BNP leadership attempt to stop John Tyndall speaking

As some readers will know, our editor John Tyndall was scheduled to speak at a meeting of the BNP Clitheroe (Lancs.) branch on Wednesday, the 28th April. This followed a highly successful meeting of the same branch at which he spoke last summer, along with Richard Edmonds, and at which a record attendance of over 100 were present.

Everything was building up to another excellent meeting last month, with a great deal of interest being shown by party followers all over the North West of England and places beyond. The meeting would have been a fine boost to the coming local government election campaigns in the region, not just as a morale-raiser but also as a means of raising money.

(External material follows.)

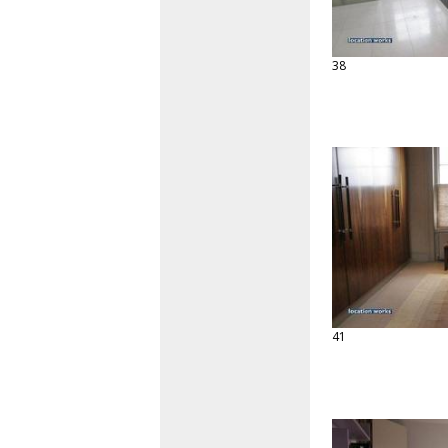
38
41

Then shortly before the date Mr. Tyndall received a letter from the party's 'Director of Group Development & Regulation' Mr. Tony Lecomber, which read as follows (without any correction):-

Dear Mr. Tyndall,

We are now in election mode in the lead up to June 10th. Accordingly I am instructed by the National Chairman to write to you in the following terms:

The many photographs of you in neo-nazi uniform have always been a public relations handicap for the Party. After the end of this week - weekending 18/04/2004 - I am instructing you, with the authority of the National Chairman, not to address meetings of the British National Party until after June 10th. This also applies to any interview requests from the media.

Yours for Race & Nation

A. Lecomber,
Director, Group Development & Regulation

This ban followed some weeks of attempted arm-twisting of various branch organisers in the North West of England by Mrs. Bev Jones, the party's regional organiser, clearly acting on instructions from Mr. Griffin, to put pressure on them not to allow Mr. Tyndall to speak. The arm-twisting succeeded in the case of two branch organisers but not in the case of the third, Clitheroe organiser Wayne Cox, who in addition to being an excellent organiser is no-one's lackey. We are fairly sure that similar arm-twisting has occurred with organisers in other areas up and down the country and has succeeded or failed according to the degree of subservience or otherwise of the organisers in question.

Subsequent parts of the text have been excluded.